Dealing with real data

The atmospheric and oceanic sciences (AOS) are “data” intensive fields, whether data refers to observations or model output. Most of the analysis we do involve datasets, and so facilities for file input/output (i/o) are critical. Fortunately, Python has very robust facilities for file i/o, and we will be dealing with realistic datasets using Python.

Data in the text file

Some data is not too big and stored in the text file. A good example is the CO$_2$ concentration in the atmosphere. In fact this is the famous “KEELING CURVE” Reading the text file is possible using the built-in function, open statement:

f = open('co2_mm_mlo.txt','r')
contents = f.readlines()
f.close()

As you might guess, f is an object that many methods are attached. Do you remember how to list all available methods and attributes?

dir(f)

You can see that close we used above is one of the methods. It is to flush and close the IO object. Once the file IO is closed, you can grab a handle on it. (You can not do anything with f unless you open the text file again.)
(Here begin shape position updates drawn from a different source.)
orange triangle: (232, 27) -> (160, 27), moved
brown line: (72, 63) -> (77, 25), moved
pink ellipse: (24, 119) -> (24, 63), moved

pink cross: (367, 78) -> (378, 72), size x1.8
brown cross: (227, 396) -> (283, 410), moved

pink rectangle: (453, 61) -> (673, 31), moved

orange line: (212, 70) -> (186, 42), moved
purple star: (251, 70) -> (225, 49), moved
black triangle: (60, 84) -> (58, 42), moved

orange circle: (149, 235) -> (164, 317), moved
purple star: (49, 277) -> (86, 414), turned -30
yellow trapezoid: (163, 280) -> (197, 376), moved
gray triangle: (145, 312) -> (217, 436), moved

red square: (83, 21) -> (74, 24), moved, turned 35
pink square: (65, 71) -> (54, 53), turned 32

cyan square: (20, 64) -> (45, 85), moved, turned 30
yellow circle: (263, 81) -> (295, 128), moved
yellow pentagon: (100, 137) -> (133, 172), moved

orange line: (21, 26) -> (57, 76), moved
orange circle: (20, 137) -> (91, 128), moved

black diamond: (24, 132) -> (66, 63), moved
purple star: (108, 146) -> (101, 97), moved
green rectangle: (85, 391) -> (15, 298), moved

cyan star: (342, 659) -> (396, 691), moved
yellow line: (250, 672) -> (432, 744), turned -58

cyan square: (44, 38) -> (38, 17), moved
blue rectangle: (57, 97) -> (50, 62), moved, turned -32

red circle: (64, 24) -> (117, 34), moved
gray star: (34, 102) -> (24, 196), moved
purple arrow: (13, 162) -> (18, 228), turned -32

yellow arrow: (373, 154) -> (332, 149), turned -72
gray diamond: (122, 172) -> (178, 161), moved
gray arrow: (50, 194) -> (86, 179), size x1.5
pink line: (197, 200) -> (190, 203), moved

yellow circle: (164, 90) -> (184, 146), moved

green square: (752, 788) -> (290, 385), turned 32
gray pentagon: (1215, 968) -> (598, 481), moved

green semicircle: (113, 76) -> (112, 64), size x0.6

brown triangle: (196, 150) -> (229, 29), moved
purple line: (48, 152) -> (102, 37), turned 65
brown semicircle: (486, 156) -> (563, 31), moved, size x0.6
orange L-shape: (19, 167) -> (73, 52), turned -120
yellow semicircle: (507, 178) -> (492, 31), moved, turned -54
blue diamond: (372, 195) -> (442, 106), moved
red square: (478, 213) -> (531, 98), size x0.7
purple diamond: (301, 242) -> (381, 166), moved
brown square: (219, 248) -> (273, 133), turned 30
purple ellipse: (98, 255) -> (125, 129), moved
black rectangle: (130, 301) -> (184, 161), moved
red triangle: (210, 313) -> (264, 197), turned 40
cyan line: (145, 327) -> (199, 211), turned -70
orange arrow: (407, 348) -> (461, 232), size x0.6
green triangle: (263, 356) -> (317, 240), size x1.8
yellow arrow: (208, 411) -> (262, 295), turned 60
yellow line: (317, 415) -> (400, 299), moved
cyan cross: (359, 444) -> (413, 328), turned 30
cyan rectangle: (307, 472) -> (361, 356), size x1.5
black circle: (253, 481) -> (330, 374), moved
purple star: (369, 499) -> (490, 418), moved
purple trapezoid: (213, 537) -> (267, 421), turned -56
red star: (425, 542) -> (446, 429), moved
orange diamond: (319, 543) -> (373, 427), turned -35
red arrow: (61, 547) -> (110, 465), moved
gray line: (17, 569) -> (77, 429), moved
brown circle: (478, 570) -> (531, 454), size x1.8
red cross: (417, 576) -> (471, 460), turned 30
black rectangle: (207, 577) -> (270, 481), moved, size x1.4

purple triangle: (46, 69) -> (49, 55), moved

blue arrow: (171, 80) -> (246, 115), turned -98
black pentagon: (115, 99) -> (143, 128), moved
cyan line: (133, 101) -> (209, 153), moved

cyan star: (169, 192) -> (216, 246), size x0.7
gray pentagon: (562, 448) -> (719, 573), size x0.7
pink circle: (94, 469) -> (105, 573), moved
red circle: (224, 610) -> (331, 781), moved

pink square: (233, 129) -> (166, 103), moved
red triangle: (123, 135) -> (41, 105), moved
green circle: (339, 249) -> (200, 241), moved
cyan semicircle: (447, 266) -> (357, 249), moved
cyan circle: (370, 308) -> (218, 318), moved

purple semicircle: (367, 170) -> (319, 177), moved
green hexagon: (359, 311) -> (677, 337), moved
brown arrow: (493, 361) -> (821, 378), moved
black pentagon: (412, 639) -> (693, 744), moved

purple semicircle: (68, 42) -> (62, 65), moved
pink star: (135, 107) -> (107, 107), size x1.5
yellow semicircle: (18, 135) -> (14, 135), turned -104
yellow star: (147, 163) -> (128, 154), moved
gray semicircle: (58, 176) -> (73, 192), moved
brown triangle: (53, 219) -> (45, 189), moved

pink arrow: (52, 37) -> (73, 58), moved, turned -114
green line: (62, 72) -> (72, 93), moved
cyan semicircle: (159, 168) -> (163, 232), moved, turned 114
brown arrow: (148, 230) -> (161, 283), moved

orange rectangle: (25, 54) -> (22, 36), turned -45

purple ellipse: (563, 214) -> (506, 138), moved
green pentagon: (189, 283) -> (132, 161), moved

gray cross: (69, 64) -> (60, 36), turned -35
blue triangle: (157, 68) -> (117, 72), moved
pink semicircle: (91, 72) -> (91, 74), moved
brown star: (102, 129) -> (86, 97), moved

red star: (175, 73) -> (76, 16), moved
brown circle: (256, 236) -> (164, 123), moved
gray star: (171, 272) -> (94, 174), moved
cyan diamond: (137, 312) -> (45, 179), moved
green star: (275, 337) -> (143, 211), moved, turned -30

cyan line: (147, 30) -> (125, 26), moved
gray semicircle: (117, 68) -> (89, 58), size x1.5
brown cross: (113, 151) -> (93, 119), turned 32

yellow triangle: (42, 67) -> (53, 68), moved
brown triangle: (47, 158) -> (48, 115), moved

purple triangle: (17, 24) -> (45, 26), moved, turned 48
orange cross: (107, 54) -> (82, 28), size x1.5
The method readlines goes through each line and save it as an element of the list, contents.

In [4]: contents[:10]
Out[4]:
['# --------------------------------------------------------------------\n',
 '# USE OF NOAA ESRL DATA\n',
 '# \n',
 '# These data are made freely available to the public and the\n',
 '# scientific community in the belief that their wide dissemination\n',
 '# will lead to greater understanding and new scientific insights.\n',
 '# The availability of these data does not constitute publication\n',
 '# of the data.  NOAA relies on the ethics and integrity of the user to\n',
 '# ensure that ESRL receives fair credit for their work.  If the data \n',
 '# are obtained for potential use in a publication or presentation, \n']
 .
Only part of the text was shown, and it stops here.